Presque au moment de refermer le livre, l’adolescent qu’il est devenu entre-temps dévie encore une fois de son chemin. Nouveau pas de côté, nouveau raccourci et nouvelle expérience brutale de la vie. Arrêté avec son camarade de même classe d’âge, Kenneth, il subit, comme de nombreux autres à la même époque, un interrogatoire mené à la fois par des fonctionnaires blancs et des policiers noirs, toujours à la recherche de « rebelles ». S’il s’en sort encore une fois, cet événement est fondateur.

Ces deux scènes, par leur place et leur proximité, mises en regard l’une de l’autre, rompent de manière remarquable avec la démarche la plus courante du récit intime, qu’il soit autobiographie classique ou mémoires. En renonçant à la linéarité enfermante de la stricte chronologie et en isolant ces deux événements, le premier, qui le concerne de manière plus indirecte et le tire violemment de l’innocence que l’on prête si souvent à l’enfance, le second, qui le touche de beaucoup plus près et vient couronner à sa manière son initiation, Ngũgĩ wa Thiong’o place ses mémoires sous le signe d’une intranquillité, avec toute la complexité que le mot recèle. Il est remarquable qu’il n’oppose jamais les deux versants de l’initiation qu’il a reçue, la traditionnelle, circoncision et rite de passage, et la « moderne », apportée par l’école des blancs. Au contraire, il les relie dès l’origine dans un mouvement dynamique et clairvoyant, résumé en une conclusion explicite à l’issue du récit de sa circoncision :

Bien que je sois profondément marqué par tout le rituel qui m’y a conduit, j’en ressors encore plus profondément convaincu que, pour notre époque, l’éducation et la connaissance, et non une entaille dans la chair, sont la meilleure manière de rendre les hommes et les femmes maîtres de leur destin.

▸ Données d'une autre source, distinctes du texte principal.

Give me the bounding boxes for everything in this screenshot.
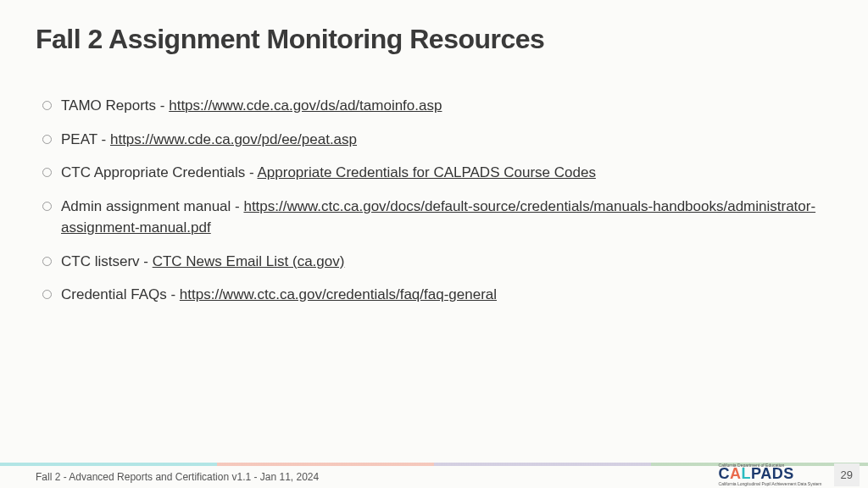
item-link[interactable]: https://www.ctc.ca.gov/credentials/faq/f…: [180, 286, 497, 302]
slide-title: Fall 2 Assignment Monitoring Resources: [36, 24, 544, 55]
page-number: 29: [834, 463, 860, 486]
item-prefix: TAMO Reports -: [61, 97, 169, 114]
item-prefix: PEAT -: [61, 131, 110, 147]
item-link[interactable]: https://www.cde.ca.gov/pd/ee/peat.asp: [110, 131, 357, 147]
item-prefix: CTC listserv -: [61, 253, 153, 269]
item-link[interactable]: https://www.cde.ca.gov/ds/ad/tamoinfo.as…: [169, 97, 442, 114]
list-item: CTC listserv - CTC News Email List (ca.g…: [42, 251, 817, 273]
calpads-logo: California Department of Education CALPA…: [719, 463, 822, 486]
slide: Fall 2 Assignment Monitoring Resources T…: [0, 0, 868, 488]
footer: Fall 2 - Advanced Reports and Certificat…: [0, 459, 868, 488]
item-prefix: Credential FAQs -: [61, 286, 180, 302]
footer-text: Fall 2 - Advanced Reports and Certificat…: [36, 471, 319, 483]
item-prefix: CTC Appropriate Credentials -: [61, 164, 258, 180]
footer-right: California Department of Education CALPA…: [719, 463, 860, 486]
list-item: TAMO Reports - https://www.cde.ca.gov/ds…: [42, 95, 817, 117]
logo-main-text: CALPADS: [719, 465, 794, 482]
item-prefix: Admin assignment manual -: [61, 198, 243, 214]
resource-list: TAMO Reports - https://www.cde.ca.gov/ds…: [42, 95, 817, 318]
item-link[interactable]: CTC News Email List (ca.gov): [153, 253, 345, 269]
item-link[interactable]: Appropriate Credentials for CALPADS Cour…: [258, 164, 596, 180]
list-item: Admin assignment manual - https://www.ct…: [42, 196, 817, 239]
list-item: PEAT - https://www.cde.ca.gov/pd/ee/peat…: [42, 129, 817, 151]
list-item: Credential FAQs - https://www.ctc.ca.gov…: [42, 284, 817, 306]
list-item: CTC Appropriate Credentials - Appropriat…: [42, 162, 817, 184]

Intranquillité, parce que le temps de l’enfance et le temps de la guerre sont ceux où il lui faudra apprendre à décrypter le monde. Les maîtres sur son chemin sont nombreux. Instituteurs ou professeurs remarquables, aux larges bibliothèques, grands frères, hommes influents, parrains, lui qui fut chassé par son père et devint momentanément le secrétaire et l’oiseau de bon augure de son grand-père maternel, tous le font transiter d’un discours à l’autre, d’une vision du monde à une autre. Il apprend ainsi que tout écrit inscrit sur le tableau noir d’une salle de classe ou dans un journal de blancs connaît toujours une autre version, moins immédiatement déchiffrable :

Dans notre ancienne école, les enseignants nous parlaient des rois africains comme Chaka ou Cetshwayo. Ils nous parlaient aussi de la conquête des blancs et de l’implantation européenne en Afrique du Sud et au Kenya. Maintenant l’accent était mis sur les explorateurs comme Livingstone, Stanley, Rebmann ou Krapf. On nous rappelait en termes positifs l’installation des missions chrétiennes. On nous enseigna que les blancs avaient découvert le mont Kenya, ainsi que nombre de nos lacs, dont le lac Victoria. Dans mon ancienne école, le Kenya était un pays de l’homme noir. Dans la nouvelle, le Kenya, tout comme l’Afrique du Sud, était présenté comme une contrée à peine habitée avant l’arrivée des Européens. Les blancs s’étaient donc installés sur des terres vacantes. Et là où, comme à Tigoni, dans le comté de Limuru, ils s’étaient emparés des terres habitées, les Africains avaient été dédommagés. Il y avait aussi jadis des guerres tribales. Les blancs apportaient la paix, le progrès, la médecine.

Des propos qu’il faut réajuster, soupeser, passer au crible pour en comprendre les sous-entendus :

Tu sais, a-t-il fait, qu’après la Première Guerre mondiale, ce qu’il restait à Tigoni ou à Kanyawa des terres appartenant aux Africains a été confisqué pour y installer davantage d’Anglais, en vertu du programme d’aménagement des terres pour les militaires démobilisés ? Tu vois l’injustice ? Les soldats anglais partent à la guerre et on les récompense avec des terres prises aux Africains. Les Africains vont à la même guerre comme soldats ou membres des Carrier Corps et on les remercie en leur volant leurs terres.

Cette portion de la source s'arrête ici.